Exercise directions » For the string "Vstup", find every matching line in the records and copy it.

(Collected data)
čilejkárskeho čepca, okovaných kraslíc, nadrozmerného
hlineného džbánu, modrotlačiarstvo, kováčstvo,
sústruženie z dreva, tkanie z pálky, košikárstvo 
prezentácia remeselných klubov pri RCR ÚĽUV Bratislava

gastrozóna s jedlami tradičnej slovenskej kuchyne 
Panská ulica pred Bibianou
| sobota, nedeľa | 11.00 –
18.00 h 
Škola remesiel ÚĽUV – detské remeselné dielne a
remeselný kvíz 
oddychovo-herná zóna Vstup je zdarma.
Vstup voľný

Expected answer »
oddychovo-herná zóna Vstup je zdarma.
Vstup voľný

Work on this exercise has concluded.